Finance minister Kevin Doherty said the government clearly heard that people, rural residents in particular, wanted local representation to remain elected and boundaries to be unchanged.
“Our MLAs were literally swamped,” he said, referring to feedback from constituents regarding possible changes.
The government will make some legislative changes to give the education minister more authority when it comes to directing shared services such as procurement, bussing, payroll and salary ranges for administrators and trustees.
Maze said the government wasn’t interested in transforming the education system in the province.
“When you look at elected versus appointed governance, I think there was an opportunity to get things right there,” he said. “It’s a bigger discussion that should have been had.”
He said while school boards are protected, students are not.
Saskatchewan School Boards Association president Shawn Davidson said boards have a huge job ahead of them in their own budgets.
“In most divisions, about 75 percent of their expenditure is people,” he said. “What that will mean will be different for every member board.”
Boards have different needs, he said. For example, some require English as an additional language services more than others.
Davidson said boards also have to wait for more details on changes to the funding formula before they can proceed.
On the decision to keep all 28 boards, he said he wasn’t too surprised.
“They heard loud and clear from the public that education belongs to the community and that local voice is important in decisions surrounding education and allocation of property tax dollars,” he said.
He added that boards are already working together on things like bulk purchasing of natural gas and bussing but the SSBA will help the boards find more efficiencies.
The government also moved to restore the 60 percent government/40 percent property tax funding split for education. In recent years, the property tax portion was around 35 percent.

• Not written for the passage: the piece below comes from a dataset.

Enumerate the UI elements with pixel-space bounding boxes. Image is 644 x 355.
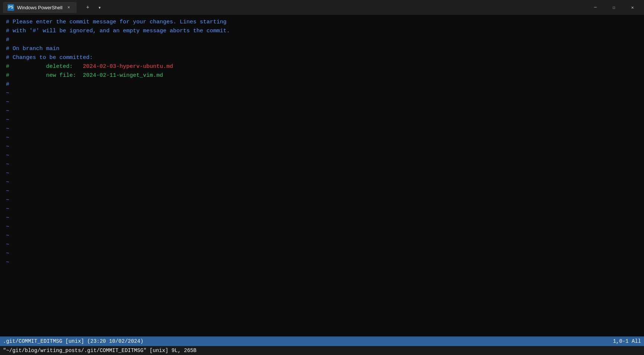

It lowered mill rates for all property classes, but because of reassessment, the government will actually take in more revenue. Property will be affected differently depending on reassessed value.
The mill rate for agricultural land dropped to 1.43 from 2.67 last year, while the mill rate went to 4.12 from 5.03 on residential land.
Tax revenue raised from agricultural land will climb to $46.1 million from $39 million, while residential taxes will go to $359.6 million from $324.7 millions.
Commercial/industrial and resource lands together will contribute the remainder.
The total education tax raised from property will rise by $67 million or nearly 10 percent, from $680 million to $746.9 million.
In other budget areas, the health budget is up but there are increases to some long-term care fees and cuts to the hearing aid plan, podiatry services, low-cost orthotics and continuous positive airway pressure generators for sleep apnea sufferers. Government will still cover low-income residents.
- The province is forecasting a deficit of $685 million this year and a $304 million deficit in 2018.
- The provincial sales tax will increase to six percent and PST exemptions will be lifted on children’s clothing, restaurant meals, construction services and other items.
- Regional park funding has been cut by 50 percent.
- The Saskatchewan Transportation Company is being axed, eliminating 224 jobs.
- Provincial universities, colleges and technical institutes will have their funding cut by five percent.
- Funding for highway infrastructure has been cut by $15 million.